Curieusement, c'est son visage qui me revient le moins clairement. Je ne conserve qu'une image souriante d'Adam, qui me fait au revoir de la main alors que je pars en voiture pour l'Académie du SHIELD, pas cette bouillie informe de chair et de sang. Au moment où il l'ont emmené, il était méconnaissable.

J'avais décidé d'avouer juste avant ; je pensais que j'aurais pu négocier sa libération en échange de ma confession. Un hélicoptère du SHIELD aurait fini par le retrouver, errant dans la campagne afghane. Mais maintenant c'est ma libération que je dois négocier et je sais que j'ai peu de chances de m'en sortir.

Le son de la porte qui tourne sur ses gonds me fait relever la tête. Je me redresse sur ma chaise malgré les liens qui me cisaillent la peau. Un homme émerge de l'ombre, une chaise en bois à la main. Il la pose devant moi et s'y installe à cheval, les jambes écartées des deux côtés du dossier et les bras nonchalamment posés dessus.

Je soutiens son regard scrutateur, sans laisser la haine et la rage qui hurlent sous ma peau se manifester. Il suffit d'un mauvais mot pour qu'il m'achève.

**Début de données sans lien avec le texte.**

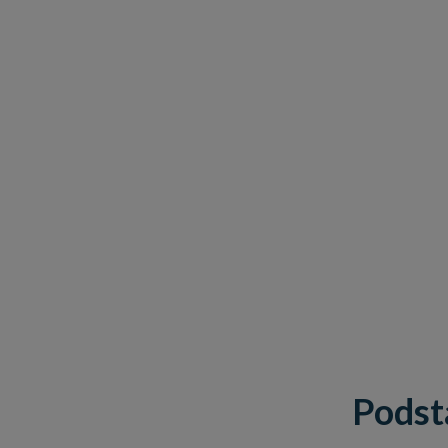
Podst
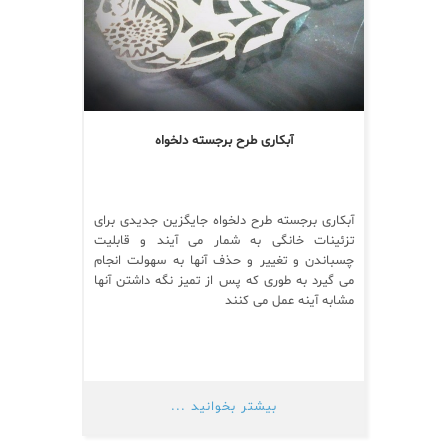
آبکاری طرح برجسته دلخواه
آبکاری برجسته طرح دلخواه جایگزین جدیدی برای
تزئینات خانگی به شمار می آیند و قابلیت
چسباندن و تغییر و حذف آنها به سهولت انجام
می گیرد به طوری که پس از تمیز نگه داشتن آنها
مشابه آینه عمل می کنند
بیشتر بخوانید ...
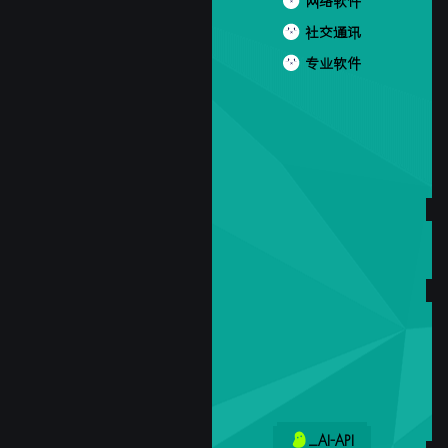
网络软件
社交通讯
专业软件
_AI-API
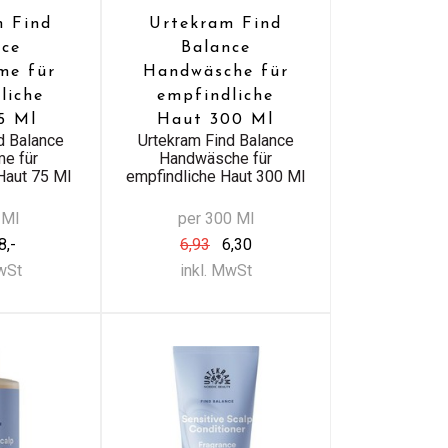
m Find
Urtekram Find
nce
Balance
me für
Handwäsche für
liche
empfindliche
5 Ml
Haut 300 Ml
d Balance
Urtekram Find Balance
e für
Handwäsche für
Haut 75 Ml
empfindliche Haut 300 Ml
 Ml
per 300 Ml
8,-
6,93
6,30
MwSt
inkl. MwSt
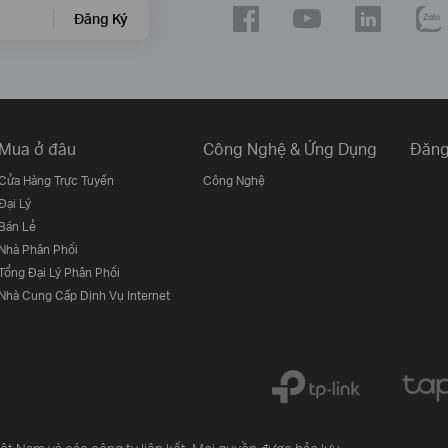
Đăng Ký
Mua ở đâu
Công Nghệ & Ứng Dụng
Đăng
Cửa Hàng Trực Tuyến
Công Nghệ
Đại Lý
Bán Lẻ
Nhà Phân Phối
Tổng Đại Lý Phân Phối
Nhà Cung Cấp Dịnh Vụ Internet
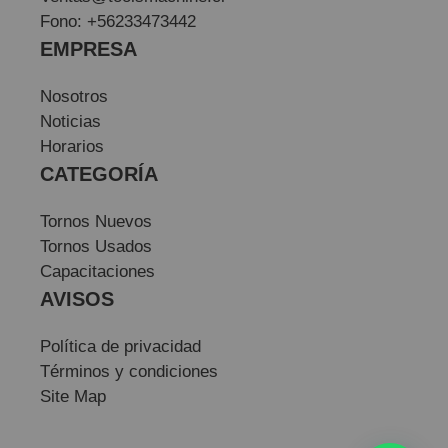
Fono: +56233473442
EMPRESA
Nosotros
Noticias
Horarios
CATEGORÍA
Tornos Nuevos
Tornos Usados
Capacitaciones
AVISOS
Política de privacidad
Términos y condiciones
Site Map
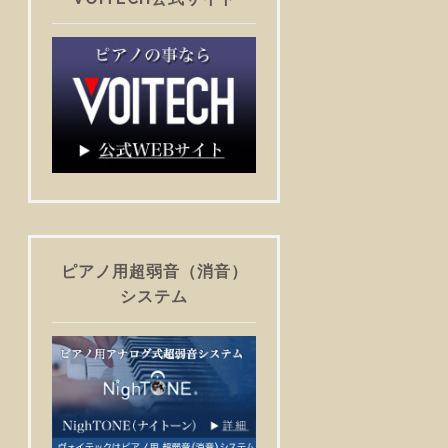
ピアノ用超弱音（消音）
システム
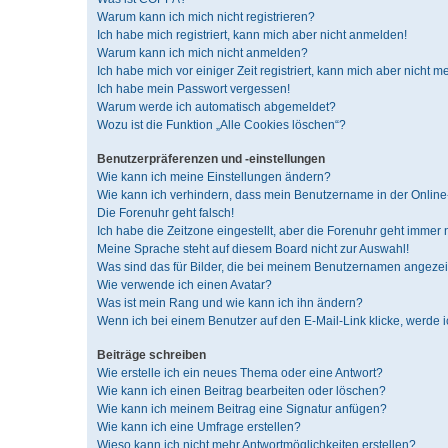
Warum kann ich mich nicht registrieren?
Ich habe mich registriert, kann mich aber nicht anmelden!
Warum kann ich mich nicht anmelden?
Ich habe mich vor einiger Zeit registriert, kann mich aber nicht 
Ich habe mein Passwort vergessen!
Warum werde ich automatisch abgemeldet?
Wozu ist die Funktion „Alle Cookies löschen“?
Benutzerpräferenzen und -einstellungen
Wie kann ich meine Einstellungen ändern?
Wie kann ich verhindern, dass mein Benutzername in der Online-
Die Forenuhr geht falsch!
Ich habe die Zeitzone eingestellt, aber die Forenuhr geht immer 
Meine Sprache steht auf diesem Board nicht zur Auswahl!
Was sind das für Bilder, die bei meinem Benutzernamen angeze
Wie verwende ich einen Avatar?
Was ist mein Rang und wie kann ich ihn ändern?
Wenn ich bei einem Benutzer auf den E-Mail-Link klicke, werde 
Beiträge schreiben
Wie erstelle ich ein neues Thema oder eine Antwort?
Wie kann ich einen Beitrag bearbeiten oder löschen?
Wie kann ich meinem Beitrag eine Signatur anfügen?
Wie kann ich eine Umfrage erstellen?
Wieso kann ich nicht mehr Antwortmöglichkeiten erstellen?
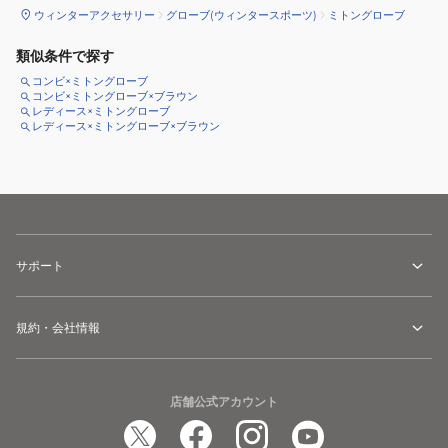
ウィンターアクセサリー
グローブ(ウィンタースポーツ)
ミトングローブ
類似条件で探す
コンビ×ミトングローブ
コンビ×ミトングローブ×ブラウン
レディース×ミトングローブ
レディース×ミトングローブ×ブラウン
サポート
規約・会社情報
店舗公式アカウント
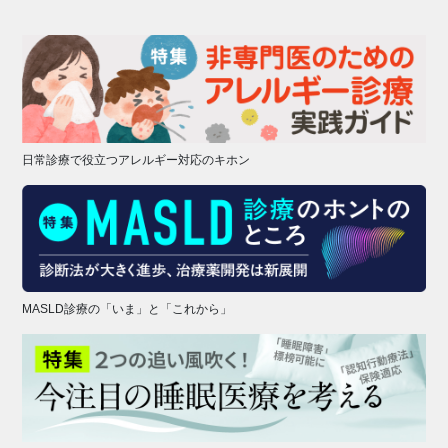
日常診療で役立つアレルギー対応のキホン
MASLD診療の「いま」と「これから」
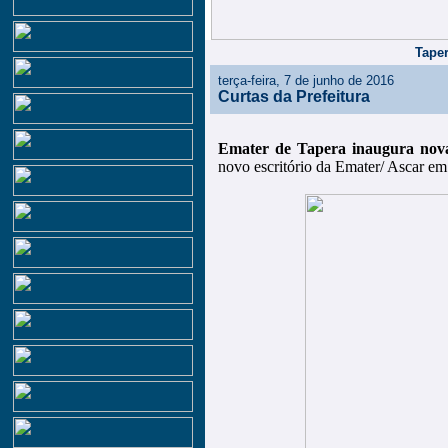
Taper
terça-feira, 7 de junho de 2016
Curtas da Prefeitura
Emater de Tapera inaugura novas
novo escritório da Emater/ Ascar em 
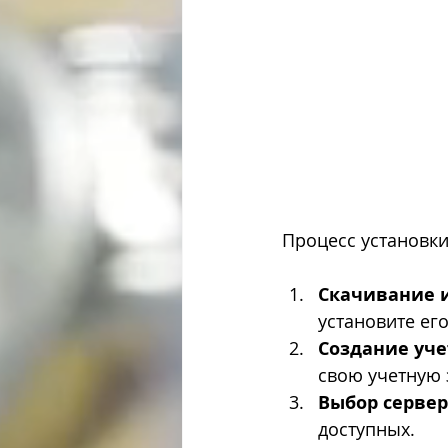
Процесс установки
Скачивание и
установите его
Создание уче
свою учетную 
Выбор серве
доступных.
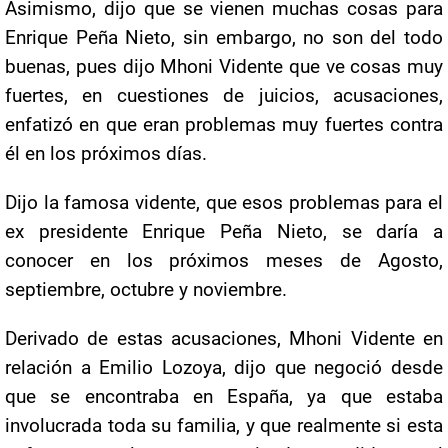
Asimismo, dijo que se vienen muchas cosas para
Enrique Peña Nieto, sin embargo, no son del todo
buenas, pues dijo Mhoni Vidente que ve cosas muy
fuertes, en cuestiones de juicios, acusaciones,
enfatizó en que eran problemas muy fuertes contra
él en los próximos días.
Dijo la famosa vidente, que esos problemas para el
ex presidente Enrique Peña Nieto, se daría a
conocer en los próximos meses de Agosto,
septiembre, octubre y noviembre.
Derivado de estas acusaciones, Mhoni Vidente en
relación a Emilio Lozoya, dijo que negoció desde
que se encontraba en España, ya que estaba
involucrada toda su familia, y que realmente si esta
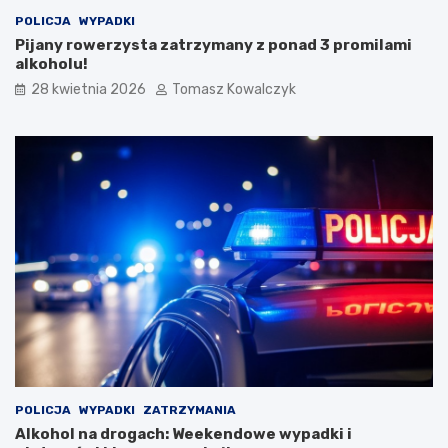
o
o
POLICJA
WYPADKI
S
l
Pijany rowerzysta zatrzymany z ponad 3 promilami
t
s
alkoholu!
a
k
r
i
28 kwietnia 2026
Tomasz Kowalczyk
e
m
g
F
o
e
M
s
i
t
a
i
s
w
t
a
a
l
u
K
a
p
e
l
i
Ś
POLICJA
WYPADKI
ZATRZYMANIA
p
Alkohol na drogach: Weekendowe wypadki i
i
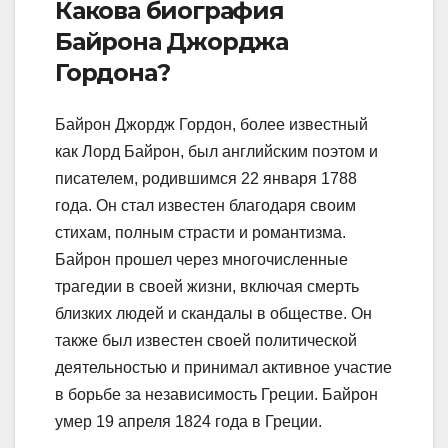
Какова биография
Байрона Джорджа
Гордона?
Байрон Джордж Гордон, более известный
как Лорд Байрон, был английским поэтом и
писателем, родившимся 22 января 1788
года. Он стал известен благодаря своим
стихам, полным страсти и романтизма.
Байрон прошел через многочисленные
трагедии в своей жизни, включая смерть
близких людей и скандалы в обществе. Он
также был известен своей политической
деятельностью и принимал активное участие
в борьбе за независимость Греции. Байрон
умер 19 апреля 1824 года в Греции.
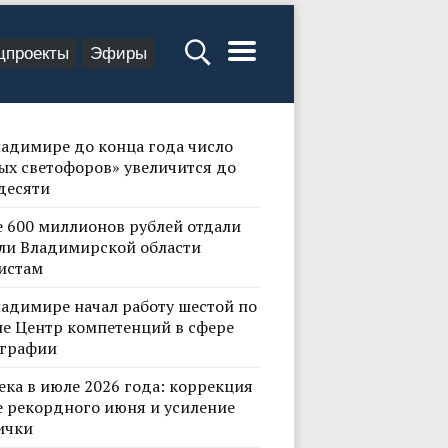
цпроекты
Эфиры
ладимире до конца года число
ых светофоров» увеличится до
десяти
е 600 миллионов рублей отдали
ли Владимирской области
истам
ладимире начал работу шестой по
не Центр компетенций в сфере
графии
ека в июле 2026 года: коррекция
е рекордного июня и усиление
ички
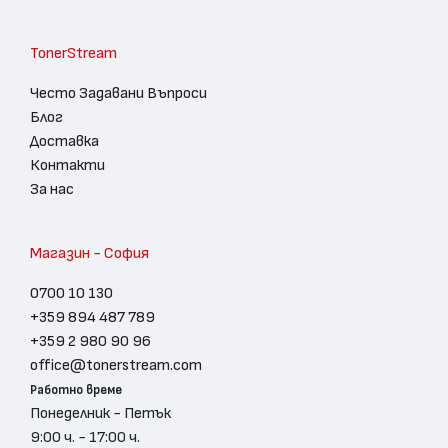
TonerStream
Често Задавани Въпроси
Блог
Доставка
Контакти
За нас
Магазин - София
0700 10 130
+359 894 487 789
+359 2 980 90 96
office@tonerstream.com
Работно време
Понеделник - Петък
9:00 ч. - 17:00 ч.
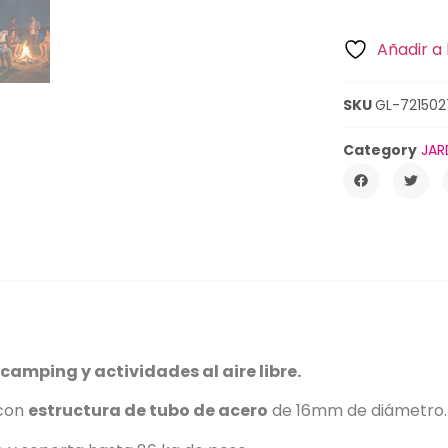
Añadir a 
SKU
GL-721502
Category
JAR
camping y actividades al aire libre.
 con
estructura de tubo de acero
de 16mm de diámetro.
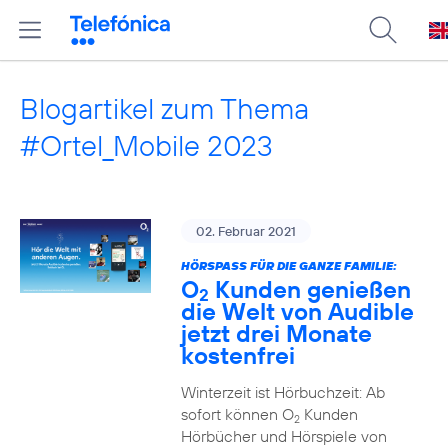
Blogartikel zum Thema
#Ortel_Mobile 2023
02. Februar 2021
HÖRSPASS FÜR DIE GANZE FAMILIE:
O
Kunden genießen
2
die Welt von Audible
jetzt drei Monate
kostenfrei
Winterzeit ist Hörbuchzeit: Ab
sofort können O
Kunden
2
Hörbücher und Hörspiele von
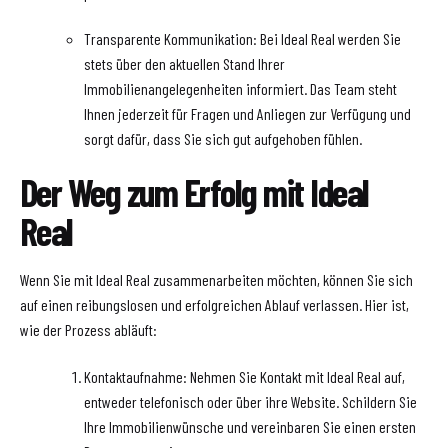
Transparente Kommunikation: Bei Ideal Real werden Sie
stets über den aktuellen Stand Ihrer
Immobilienangelegenheiten informiert. Das Team steht
Ihnen jederzeit für Fragen und Anliegen zur Verfügung und
sorgt dafür, dass Sie sich gut aufgehoben fühlen.
Der Weg zum Erfolg mit Ideal
Real
Wenn Sie mit Ideal Real zusammenarbeiten möchten, können Sie sich
auf einen reibungslosen und erfolgreichen Ablauf verlassen. Hier ist,
wie der Prozess abläuft:
Kontaktaufnahme: Nehmen Sie Kontakt mit Ideal Real auf,
entweder telefonisch oder über ihre Website. Schildern Sie
Ihre Immobilienwünsche und vereinbaren Sie einen ersten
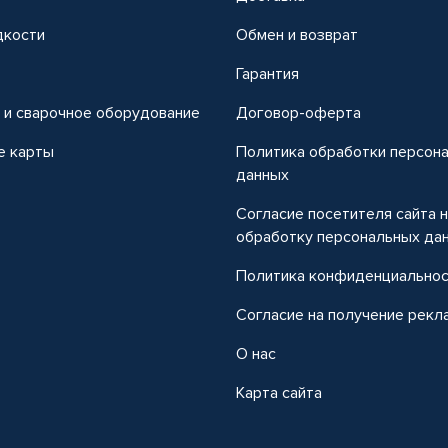
дкости
Обмен и возврат
т
Гарантия
 и сварочное оборудование
Договор-оферта
е карты
Политика обработки персон
данных
Согласие посетителя сайта 
обработку персональных да
Политика конфиденциально
Согласие на получение рекл
О нас
Карта сайта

L'homme s'appelle Walid Mahaqua, il était mon second jusqu'à ce que je sois démasquée. Il m'a toujours détestée, et m'avoir ainsi en son pouvoir le délecte.

« Dis-moi, Farah, commence-t-il dans un arabe gras en utilisant mon nom de couverture, quand penses-tu que le SHIELD va te secourir ?

- Qu'est-ce que tu veux Walid ? réponds-je dans la même langue d'une voix lasse.

- L'Amérique ne viendra pas te sauver, susurre-t-il. Tu les as servi et maintenant ils vont te laisser mourir. Tu sais ça. Elle ne veut pas risquer la vie d'autres agents pour toi.

- Walid, répété-je dans un gargouillis de sang. Qu'est-ce que tu veux ? »

Chaque mot m'arrache un gémissement de douleur mais je ne veux pas m'effondrer devant lui. Walid tend son visage vers moi.

« Qu'est-ce que tu cherchais ici ?

- Qu'est-ce que tu m'offres en échange ? » répliqué-je avec un sourire insultant.

L'homme rit grassement, les épaules agitées de secousses régulières.

« Je te promets une mort rapide et sans douleur, m'assure-t-il en souriant de toutes ses dents.